The most important variables to control for builds are PATH and LD_LIBRARY_PATH. Don't ever use the default PATH for a build. Define your PATH explictly for predictable results.
You can do this easily and not "mess up" your current working environment simply by starting a new subshell, just enter `bash` to get started and then `exit` when you are done. (If you're build is very involved and long, you might want to do this via an interactive job so it doesn't run on the head node.)
Choose a space to work in either a via subshell or interactive job
bash # or if your build is a heavy-weight process qlogin -l h_rt=01:00:00,vf=2G
Clean up your build environment:
PATH=/bin:/usr/bin unset LD_LIBRARY_PATH
Then add only the capabilities you need for the build into your environment. In this case:
module load cmake/18.104.22.168
You may also need to add environment customizations specific to the current build. For example the build may have dependencies on software that you built previously.
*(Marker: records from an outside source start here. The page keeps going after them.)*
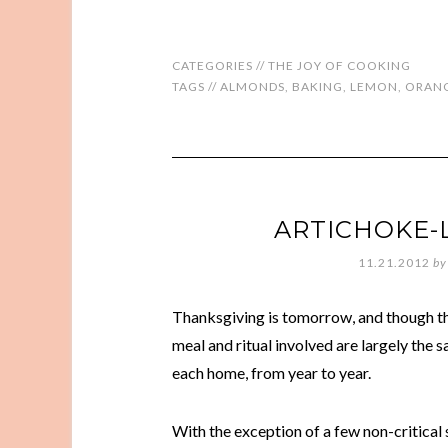
CATEGORIES //
THE JOY OF COOKING
TAGS //
ALMONDS
,
BAKING
,
LEMON
,
ORAN
ARTICHOKE
11.21.2012
by
Thanksgiving is tomorrow, and though th
meal and ritual involved are largely the 
each home, from year to year.
With the exception of a few non-critical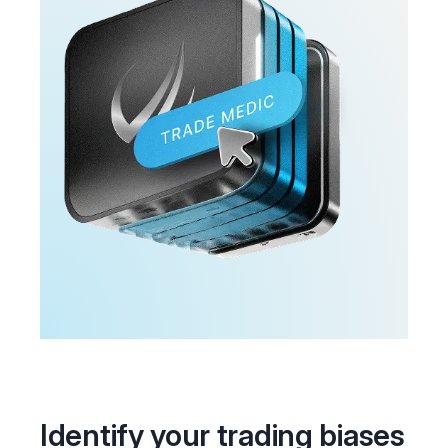
Identify your trading biases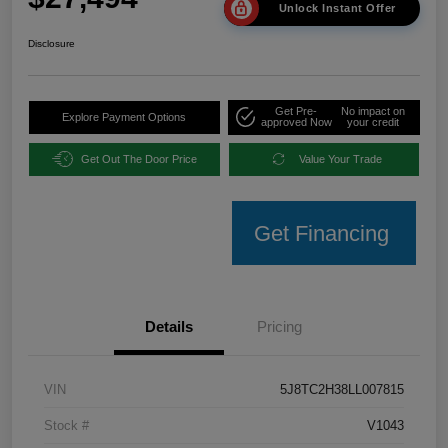
Unlock Instant Offer
Disclosure
Get Pre-
No impact on
Explore Payment Options
approved Now
your credit
Get Out The Door Price
Value Your Trade
Get Financing
Details
Pricing
VIN
5J8TC2H38LL007815
Stock #
V1043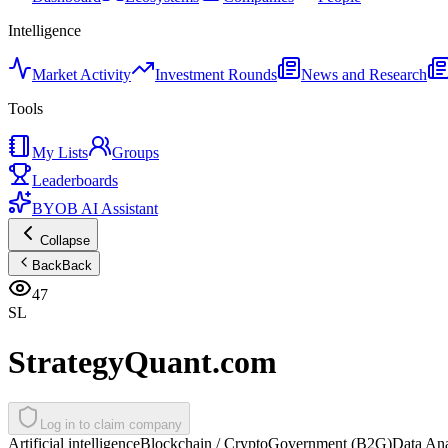
Intelligence
Market Activity
Investment Rounds
News and Research
Tools
My Lists
Groups
Leaderboards
BYOB AI Assistant
Collapse
Back
Back
47
SL
StrategyQuant.com
Log in to claim company
Artificial intelligence
Blockchain / Crypto
Government (B2G)
Data Ana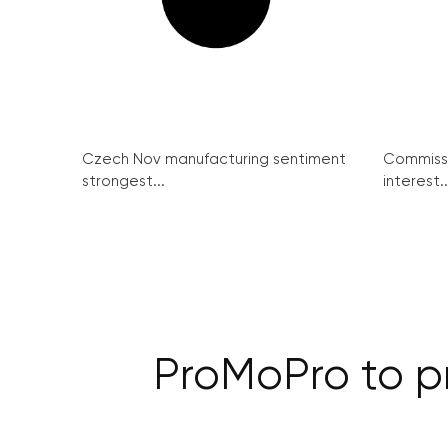
Czech Nov manufacturing sentiment
Commissi
strongest...
interest..
ProMoPro to p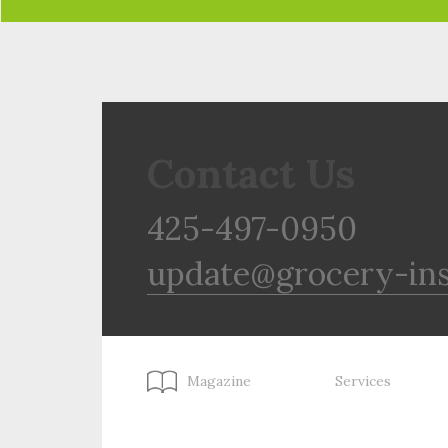
Contact Us
425-497-0950
update@grocery-in
Magazine
Services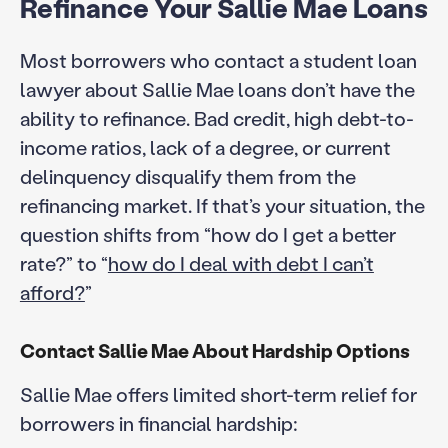
Refinance Your Sallie Mae Loans
Most borrowers who contact a student loan
lawyer about Sallie Mae loans don’t have the
ability to refinance. Bad credit, high debt-to-
income ratios, lack of a degree, or current
delinquency disqualify them from the
refinancing market. If that’s your situation, the
question shifts from “how do I get a better
rate?” to “
how do I deal with debt I can’t
afford?
”
Contact Sallie Mae About Hardship Options
Sallie Mae offers limited short-term relief for
borrowers in financial hardship:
In this example, this is the samtools part of the instructions. You download, and build samtools and then set an environment variable so the later build steps can find the install location of samtools. That's the step:
Adjust build instructions for non-root users
This mostly means adjusting the install path specified during the configuration step. In this example you make this decision with the -DCMAKE_INSTALL_PREFIX cmake argument.
cmake .. -DCMAKE_BUILD_TYPE=release -DCMAKE_INSTALL_PREFIX=$HOME/breakdancer-1.4.3
For example you might be using a GNU build process so adjust the configure command like this
Adjust the install instructions for non-root users
Most build steps published on project web sites assume you are the administrator of a computer environement and have full control over it. This is rarely a requirement and is a very poor assumption for shared computing environments.
If you configured your build correctly to install in directories you own you won't have any problem running the install step as yourself.
If you get permission denied errors at this step, you didn't build your software correctly for a shared computing environment. Go back to the configure step and start over.
When you are done with the install and if you started a subshell or
Make your tool available to others on the cluster
This is where scaling a process and being a good cluster citizen comes into play.
If you are maintaining software on the cluster, consider the potential benefit to others who now may not need to build the software themselves if they can leverage your install.
At a minimum, document your effort in the docs wiki
- Create a new App page on the wiki: http://docs.uabgrid.uab.edu/wiki/MyNewApp
- Click "edit this page" on the page you get back.
- Transclude the AppStub template into your new page
- As your first edit in your new page enter the following text string to add the AppStub content to your page so you can edit it. The "MyAppName" value should be the name of the new App you are documenting.
This is the AppStub template. Replace it's content with your own content for your specific App. See App Build Best Practices for more information.
First write a short blurb about what this App does and who might be interested in using it. You should provide a link to the upstream project. A Wikipedia page name reference can be helpful here, if it it exists.
How to use MyAppName
How to use the software. Describe how to use it on the cluster by setting your environment.
Better yet, write a modules file and tell folks what module they need to load
module load MyAppName
How to build MyAppName
Describe the steps followed to build this software.
NOTE: This is critical to reproducible research and should be considered a core part of your research notebook.
Make sure you are using AppBuildBestPractices
If you are providing support for this software on the cluster let folks know how to reach you. At least let the know where they can find help online in the upstream community.
At a minimum record the link to the upstream project from where you got this software.
See Editing_Docs for information on how to edit pages on this site.
- Save this first version of the page with the comment "Derived AppStub template"
- Edit the page again, now you will see all the content from the Tempate:AppStub and can adjust for your specific app
Go further, create a module wrapper
For well maintained Apps it's best to encode the runtime requirments using the modules system. Write a module file. This let's folks (and you) simply load the module and have the environment set up.
module load breakdancer-1.4.3
More importantly, it let's folks unload the environment when they are done and avoids creating cluttered unpredictable environments (a.k.a. sloppy research environments).